Pride is still vital because the fight for gay rights and acceptance is far from over, says Stephen Meyler.
It’s that Pride time of year again, and once again lots of people will be asking what it’s all for? Not least, all those straight people who, predictably as ever, will question the need for gay pride. ‘We’ don’t have straight pride after all.
Of course, what’s important is what gay people think Pride is for. The by now traditional arguments – the complicity of corporate sponsorship; who will be there to bore the crowd at the end of the parade with politics; should assless chaps and tits-out lesbians be encouraged – are comforting. The city centre filled with tipsy gays on a Saturday afternoon in June is comforting. The poetry jams, theatre workshops, independent film clubs and céilís are comforting. They confirm that Pride is still about a diverse community, the rainbow nation of ‘not-straight’ making public space our own by sheer numbers, and by all walking in the same direction for an hour or two.
Is comfort enough, though? The extension of legal protections to gay people in Ireland has been a fast and radical change, with the majority largely persuaded that the changes are inherently right. That is definitely something to be proud of and to celebrate this month. We should also be proud of the Irish people – few enough of them, but their numbers are growing – who are out and proud public gay voices. More than that, they show us all – gay, straight, whatever – that being gay is just one component of what makes a healthy society. Panti/Rory O’Neill, Senator Katherine Zappone and Ann Louise Gilligan, Dónal Óg Cusack, Aengus McGrianna, any number of TDs, councillors and now mayors, are all people to be proud of.
The Right Direction
Add to them the less public figures – teachers in particular, risking their careers by being honest about their sexuality – who nonetheless perform small, intensely brave acts of disclosure every day. These small things are what encourages Irish society in the right direction, making it normal to tolerate, celebrate or be indifferent to gay citizens.
We should also be proud of the groups who still campaign, in particular the energetic, creative folks out to make sure we win the gay marriage referendum.
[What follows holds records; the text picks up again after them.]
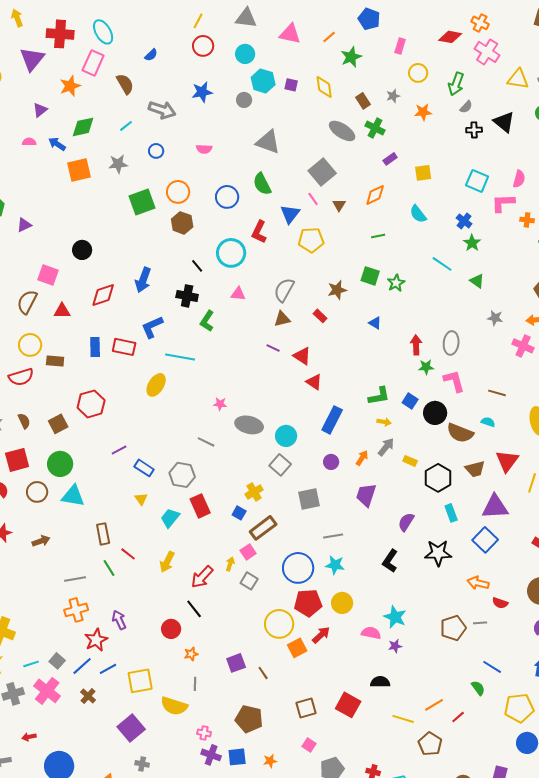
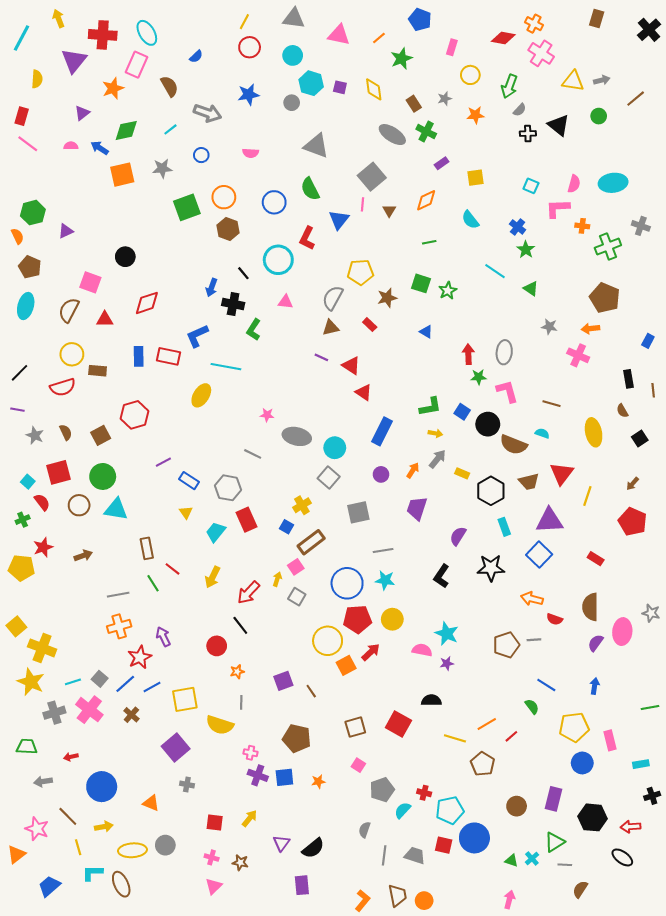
cyan square: (477, 181) -> (531, 186), size x0.7
pink line: (313, 199) -> (362, 204), turned 40
yellow pentagon: (311, 240) -> (360, 272), moved
blue arrow: (143, 280) -> (212, 288), moved, size x0.7

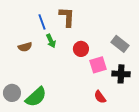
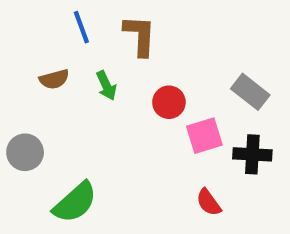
blue line: (42, 22) -> (81, 27), moved
brown semicircle: (25, 47) -> (54, 79), moved
gray circle: (12, 93) -> (25, 152), moved

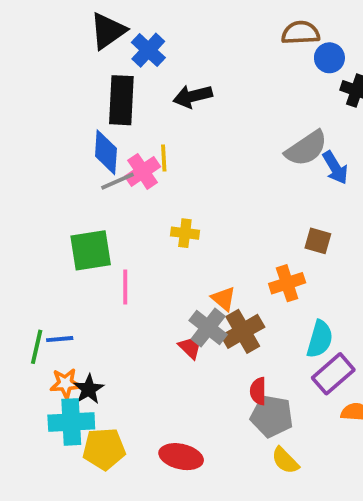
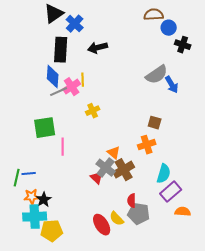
yellow cross: (185, 233) -> (93, 111), moved, turned -32
brown square: (318, 241) -> (155, 123), moved
red ellipse: (181, 457) -> (102, 225), moved, turned 45
yellow semicircle: (285, 460) -> (117, 219), moved

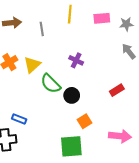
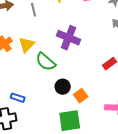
purple cross: (76, 60) -> (69, 38), size x1.6
black circle: (72, 95) -> (63, 87), moved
And yet, look closely at the reasons we may not be doing Pride. The number one cop-out, and the most infuriating, is what you can call the integrationist argument. These gays (and they are largely gay men) argue that while they are grateful for the bravery, campaigning and direct action of previous generations, the fact that most of the freedoms and rights those people demanded have now been achieved, means that Pride is now a bit pointless and anachronistic. In fact, they argue that Pride creates an image of gays as one-dimensional creatures, defined only by their sexuality.
Pride From The Sidelines
There’s a feeling among many gays that the outstanding issues – gay marriage, rooting out religious prejudice in employment, even the distressing and dangerous to all return of HIV as a gay disease – can be easily fixed without comfortable gays engaging too much. The integrationist no longer defines himself by his sexuality, so why should he parade with people (assless chaps and tits-out lesbians) who do?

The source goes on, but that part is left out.